Social Protection worker used files to snoop on ex-husband
THE Government has been warned it needs to improve privacy safeguards in the public service after a State employee used Social Protection files to snoop on her ex-husband.
Data Protection Commissioner Billy Hawkes revealed an investigation found the man’s details were accessed a dozen times over a five year period “by a member of staff who had no legitimate business reason to do so”.
He said there needed to be firm disciplinary action in such cases to deter State employees from abusing information held by Government departments.
“Once again this case highlights the unacceptable practice by some individuals of snooping through official records for personal reasons unconnected with their official duties,” he said.
Mr Hawkes was speaking as his office today published its annual report for 2013.
He revealed the man made a formal complaint after becoming suspicious that his ex-wife may have been accessing his information.
The department launched a full investigation and discovered 12 instances where the complainant’s records were accessed between February 2004 and July 2009.

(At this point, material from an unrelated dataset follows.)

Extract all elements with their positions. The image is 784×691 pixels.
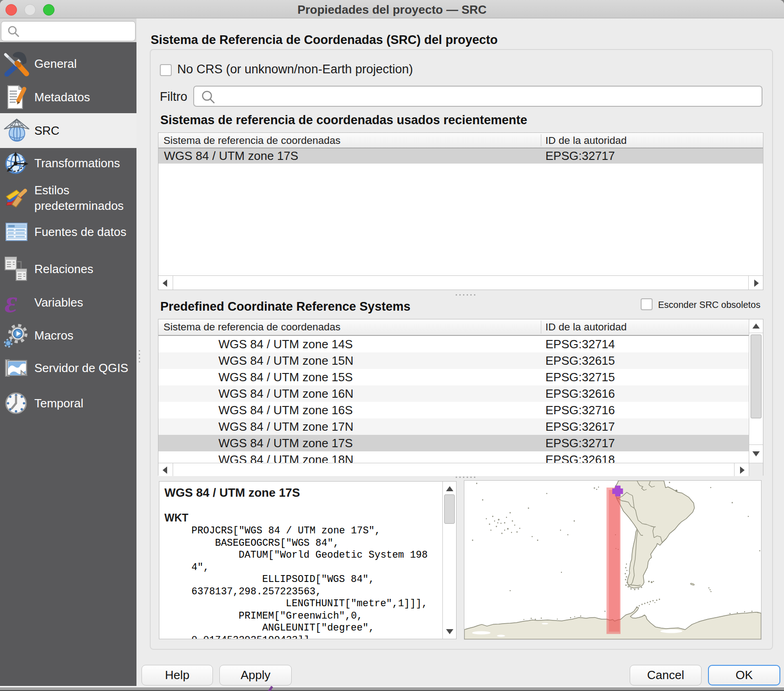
svg-text:ε: ε: [5, 290, 17, 315]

In the report, the commissioner said: “Varying degrees of personal information relating to every citizen of the State is held on databases within Government departments and officials who have access to this information to conduct their official duties are entrusted to access and use that information in accordance with the requirements of their functions.
“Straying beyond the boundaries of their official duties in terms of accessing personal records amounts to unlawful activity by the individuals concerned.
“For that reason, it is critical that data controllers, such as a Government department in this case, have robust disciplinary policies in place to deal with any breaches.”